Exchange Lagos–Warsaw
Biennale Warszawa and Lagos Biennial from Nigeria carry out an exchange project within the Leadership Exchange Programme World Cities Culture Forum. Its objective is mutual learning of new strategies and tactics that, through artistic and social practices, critically approach urban cultural policies. Both organisations use the Biennale format more as a tool for social intervention, building a commentary on current urban trends, and a way to change the perception of the city and its districts, than as a large-format and large-budget artistic endeavour that would exclude city residents.

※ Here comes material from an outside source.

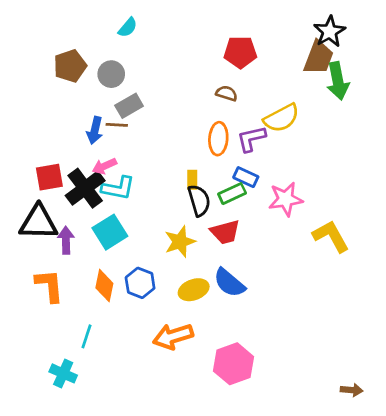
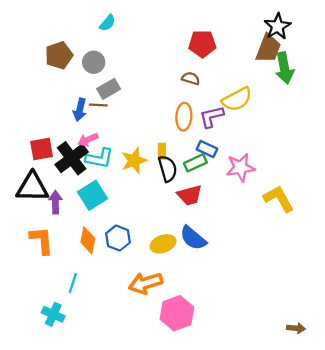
yellow star: (180, 242) -> (134, 161), moved
pink hexagon: (233, 364) -> (177, 313), moved

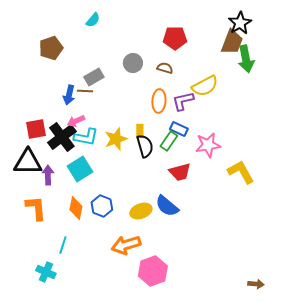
gray circle: (94, 62) -> (133, 63), moved
green rectangle: (195, 163) -> (169, 141), turned -30
red trapezoid: (190, 195) -> (180, 172), moved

Curators in both institutions do not create programmes addressed only to a narrow audience of the art world, but they look for frameworks that enable making connections and building relationships with various social groups within the city, its residents and citizens, asking at the same time about the possibility of international solidarity. Despite differing geographical, cultural and political contexts, the subjects, thoughts and ideas that these programmes comprise are in many ways similar – these includes climate change, multi-species environments, unsustainable development policies, socio-economic inequalities, new forms of violence and marginalization within cities, migration and citizenship, global capitalism, and new technologies, to name only a few major topics.
We would like to gain an in-depth understanding of what we have in common. Can speaking from the perspective of semi-peripheries of Europe, from a post-socialist city, be in any way comparable to speaking from the South, from a post-colonial metropolis? Curators of both biennials focus on the reflection on possible and desired futures, as well as effective design of alternatives. And how do we understand these futures and alternatives? Can we learn from one another new ways of imagining these futures and their decolonization?
Another important aspect of our intercity cultural research will be connected to the juxtaposition of grass-roots and everyday forms of creativity which can be observed in Makoko or Otumara districts of Lagos, and top-down developmental and infrastructural initiatives, such as the commercial mini-city of Eko Atlantic. We would like to ask whether art institutions can critically participate in these urban processes, changing them, challenging them, or supporting them.